Il n’existe pas de modèle unique ou de taille parfaite d’un campus universitaire.

En 1973, Schumacher écrivait « small is beautiful ». Il parlait de l’économie du durable et de l’échelle à taille humaine. Il s’agit de trouver le bon niveau de subsidiarité. L’enjeu n’est pas la taille du service, mais la qualité du service rendu à la collectivité. Il s’agit de ne pas déshumaniser le travail rendu par les personnes qui animent les services sur les campus.

L’important est la résilience, s’assurer que les universités, les campus et les services de demain soient résilients, capables d’évoluer en fonction des crises et en fonction des besoins.

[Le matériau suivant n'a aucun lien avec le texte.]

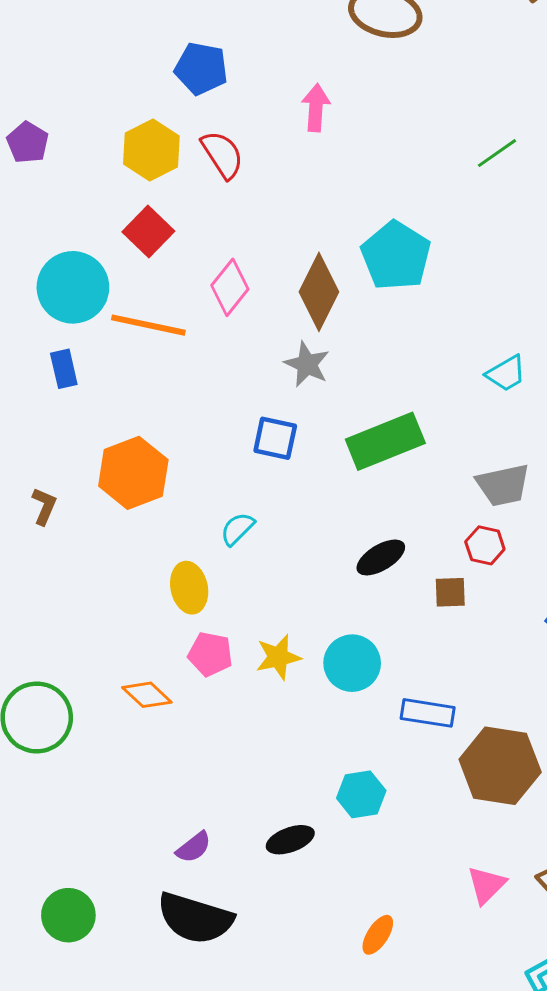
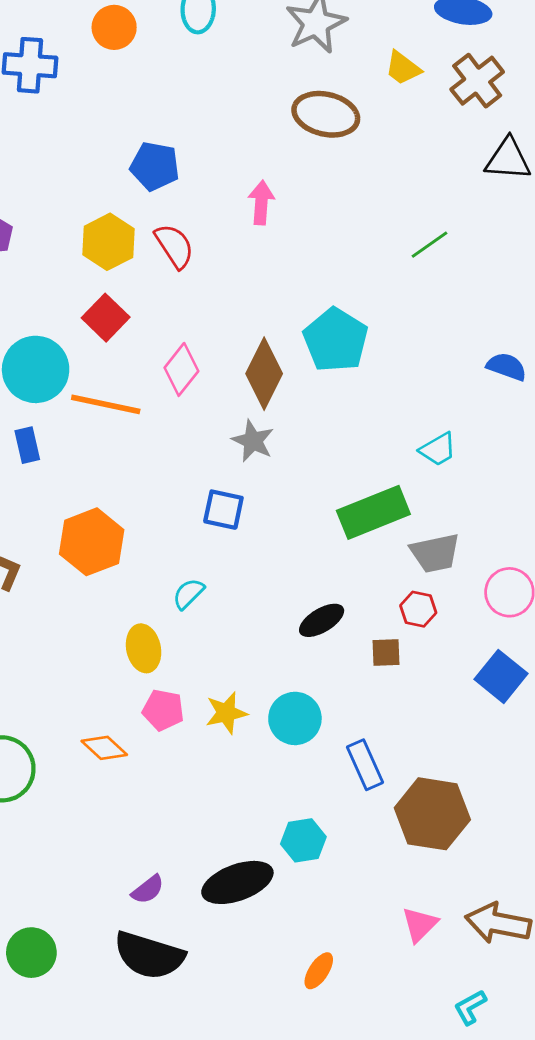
green rectangle: (385, 441) -> (373, 512), moved
blue rectangle: (428, 713) -> (365, 765), turned 57
black ellipse: (290, 840) -> (237, 882), size x1.6

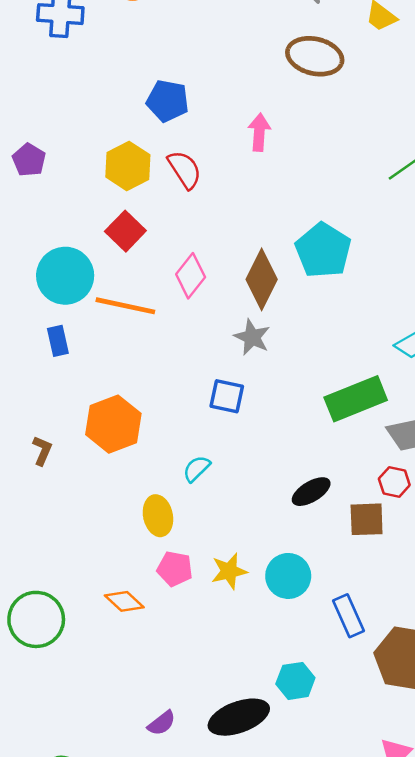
brown square: (386, 653) -> (367, 519), size x1.4

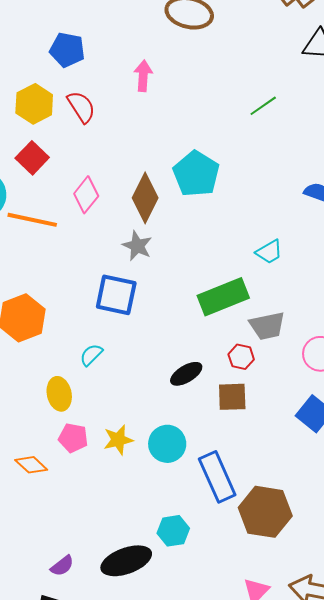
blue square: (227, 396) -> (116, 295), size x1.4
red hexagon: (394, 482) -> (241, 357), moved
blue rectangle: (349, 616) -> (217, 477), size x1.4

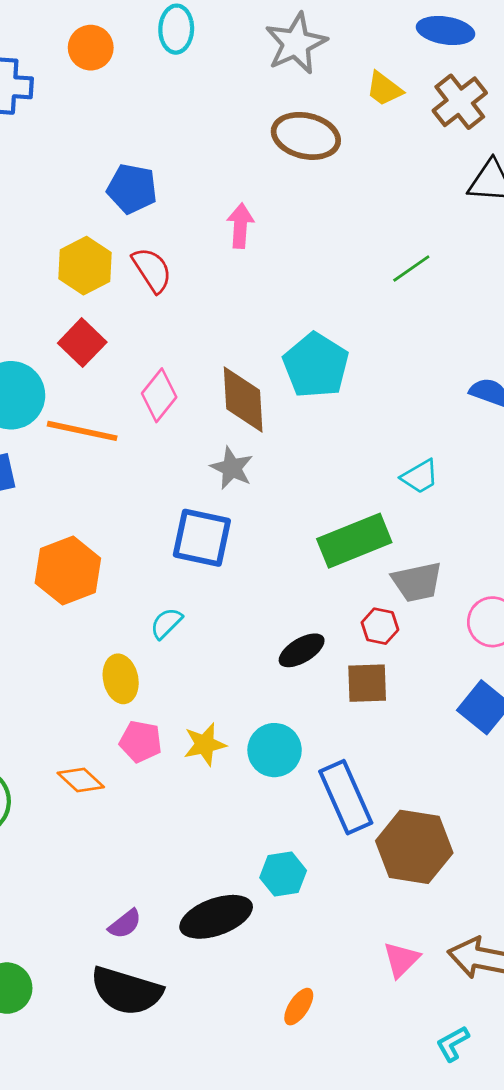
brown diamond: (145, 198) -> (243, 400), turned -30

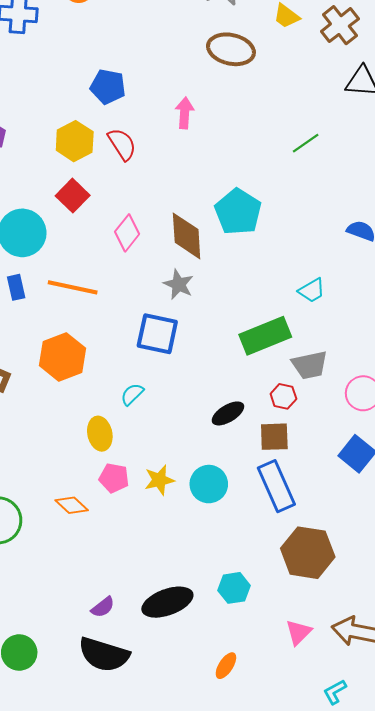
orange line: (82, 431) -> (73, 287), moved
blue rectangle: (346, 797) -> (276, 486), moved
cyan hexagon: (283, 874) -> (234, 588), moved

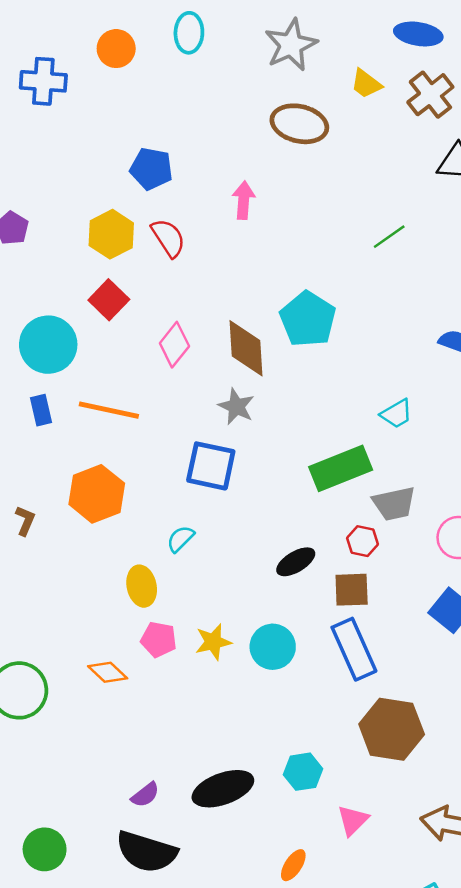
pink triangle: (299, 632) -> (353, 820), moved

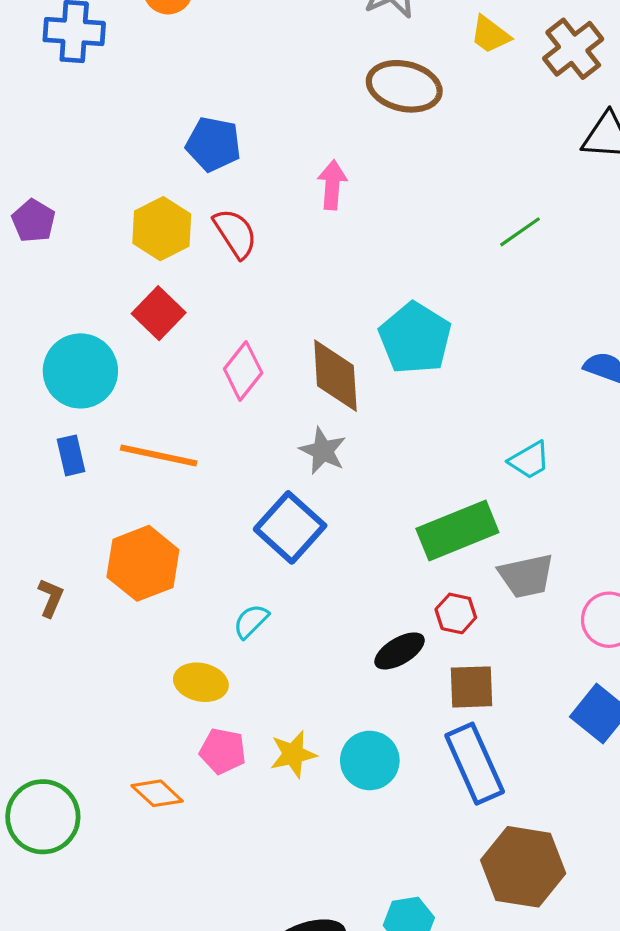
blue square: (211, 466) -> (290, 527), turned 30
red hexagon: (362, 541) -> (456, 613), moved
yellow ellipse: (142, 586) -> (201, 682), turned -66

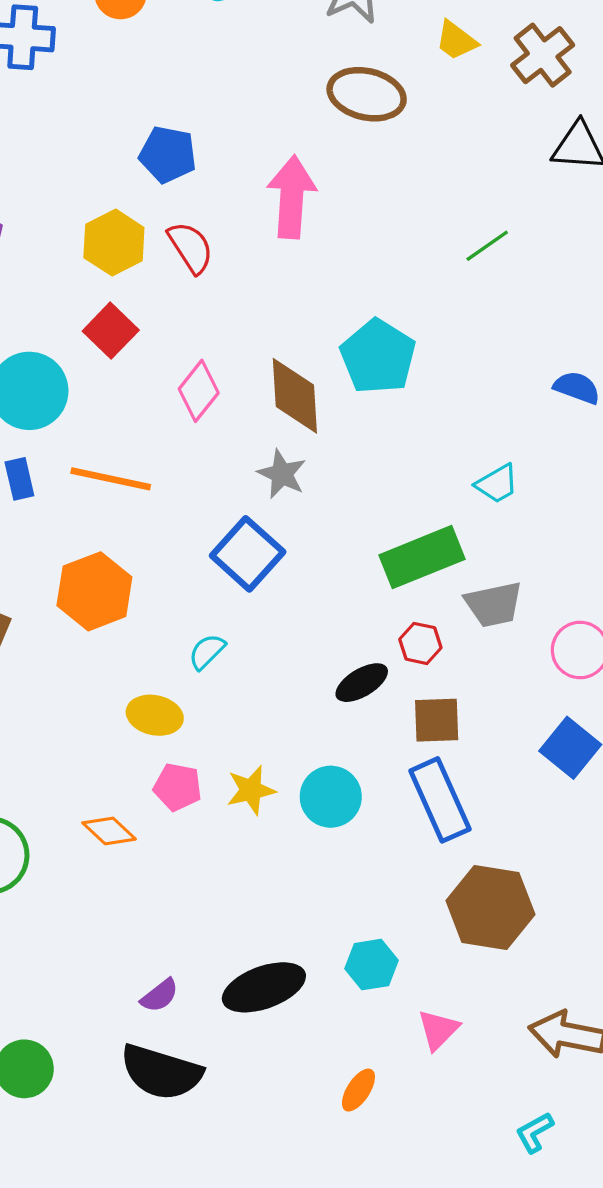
pink arrow: (332, 185) -> (292, 197), size x1.6

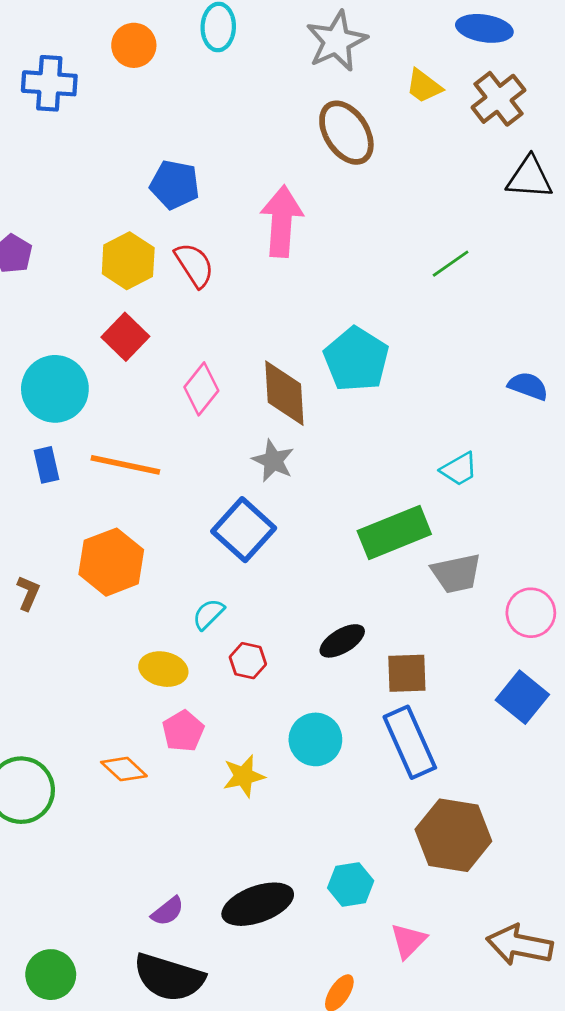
brown ellipse: (367, 94) -> (346, 133), turned 44
red hexagon: (420, 643) -> (248, 661), moved
pink pentagon: (178, 787) -> (183, 731), turned 30
yellow star: (251, 790) -> (244, 776), moved

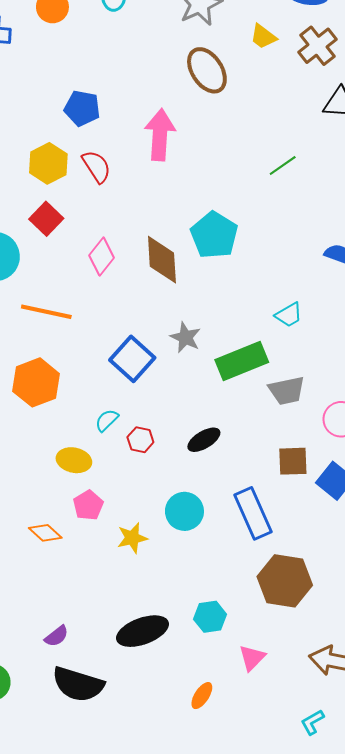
gray star: (273, 461) -> (185, 337), moved
red hexagon: (248, 661) -> (140, 440), moved
brown square: (407, 673) -> (293, 461), moved
purple semicircle: (168, 911) -> (57, 636), moved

Mme Anne Guiochon-Mantel, vice-présidente « Vie universitaire » de l’université Paris-Saclay. – Le campus de demain est un lieu de travail connecté, un lieu de culture, de sport, durable et inclusif. C’est un lieu de rencontre, avec des espaces de travail ouverts si possible 24 heures sur 24, des lieux de vie qui offrent une qualité de vie et une mixité. C’est un campus intégré à la cité, un lieu social favorable au brassage des étudiants, des acteurs de l’université, de la société, les startupers et des habitants des villes environnantes. Ce sont des espaces de détente et de repos, de travail avec les acteurs économiques pour favoriser l’intervention des professionnels au sein de l’enseignement supérieur. Le campus bénéficie d’une offre de transports publics de proximité et de mobilités douces entre les sites.

Le campus est un lieu de vie sociale, culturelle et sportive, avec des lieux d’activité sportive et culturelle, des associations qui mettent en valeur le patrimoine et l’action culturelle, des résidences pour les professeurs invités, une restauration quotidienne, des

1 Lichtenberger Y., « L’université et ses territoires », dans Urbanisme, Hors série, 38, 2010, p. 57-60.